Reflecting a decade of change – Uría Menéndez

Uría Menéndez’s decision to build Portuguese capability was perceived as a dramatic move at the time but the firm’s evolution has only reflected the changing economic and market demand



La decisión de Uría Menéndez de desarrollar su propia práctica portuguesa pareció en su día muy arriesgada, pero la evolución del despacho desde entonces ha demostrado su adaptación a nuevas exigencias del mercado. Según Duarte Garín, Socio Director en Portugal, la necesidad de una perspectiva ibérica es más imperiosa que nunca. Las empresas que operan en España y Portugal quieren conocer el impacto de los cambios económicos, políticos y regulatorios en sus negocios.

The Portuguese economy and legal market have evolved significantly in the ten years since Duarte Garin took over the lead of Uría Menéndez’s Lisbon practice.

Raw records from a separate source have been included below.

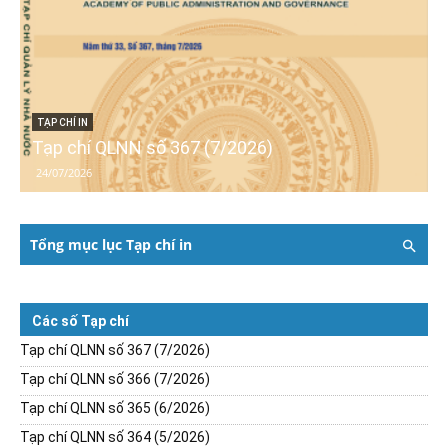
TẠP CHÍ IN
Tạp chí QLNN số 367 (7/2026)
24/07/2026
Tổng mục lục Tạp chí in
Các số Tạp chí
Tạp chí QLNN số 367 (7/2026)
Tạp chí QLNN số 366 (7/2026)
Tạp chí QLNN số 365 (6/2026)
Tạp chí QLNN số 364 (5/2026)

The firm opened in Portugal in 1997 but since 2001 he has acted as Managing Partner having joined the firm among its first cohort of Portuguese lawyers.
“The arrival of Uría Menéndez certainly changed Lisbon’s legal landscape but in essence it was only a reflection of the opening up of the economy itself. Over the last decade we have seen a continuing expansion of international investment and while the current situation may not be the best, it nonetheless continues to present opportunities for those willing to undertake the due diligence.”
Garin reflects on the start of the last decade however as a truly different time: the Portuguese Government was embarking on the expansion of the country’s road, rail and airport infrastructure and there was a rush of foreign investment in Portuguese companies and assets. At the forefront of this charge were the Spanish, which however continues today.
“Even before I joined the firm, it was very clear that the ‘Iberian’ concept was growing and in which direction the economy was going. Uría Menéndez was therefore playing to its strengths but by 2004 it was increasingly evident that we didn’t have the capacity to do everything our clients wanted. We had grown organically and through lateral hires to around 25 lawyers but we saw the need to rethink this approach.”
The idea of a merger with a Portuguese firm may have seemed unthinkable only a few years before, but in 2004 Uría Menéndez integrated the prominent local corporate boutique Vasconcelos F Sá Carneiro Fontes & Associados.
“That move gave us the ability to handle several significant transactions at one time, which we did not have before but also endorsed the project as a whole. We were no longer the ´Spanish´ firm. It sealed our position among the top-tier corporate practices in Lisbon and reinforced the message that we were building our own local client base.”
But seven years on, a global financial crisis and the departure of some of the very same lawyers later, the firm has had to adapt to both the changing economic and legal market realities. Today, less than 10 percent of Uría Menéndez’s clients in Portugal are Spanish, says Garin.
Reflecting this deeper domestic reach, and the integration of leading insolvency and disputes boutique Proença de Carvalho & Associados last February, his firm now operates as Uría Menéndez-Proença de Carvalho in Portugal.
Nonetheless, some things remain the same, says Garin. “The Portuguese economy may no longer be ‘hot’ and we may have experienced our own issues but there is still considerable economic activity, it is just of a different kind and our practice has had to adapt to this.”
And through the good and bad economic times the notion of a single “Iberia” remains. The Portuguese and Spanish economies are now more interconnected than ever, he says. Multinationals particularly see a single market, albeit with regional differences, and perhaps with Madrid as the emerging economic centre, but there are also now more Portuguese investors in Spain than at any other time.
“The two countries no longer have their backs to each other. There is a greater flow of people, ideas and investment. This is not just a characteristic of the boom years but here to stay. Of course we have different traditions and histories but our cultures and legal codes are similar, and combined, our two economies are undoubtedly more attractive than apart.”
Uría Menéndez is also no longer the only firm in the market able to offer both Spanish and Portuguese capability, but Garin again takes this as an endorsement of his own firm’s strategy and of clients’ increased desire for joined-up expertise.
“The demand for an Iberian perspective is stronger than ever. Businesses with operations in both Spain and Portugal, and those contemplating such a move, want to know what the impact of the current economic, political and regulatory changes being experienced will have on their operations. We have to always look at our own position within the bigger picture.”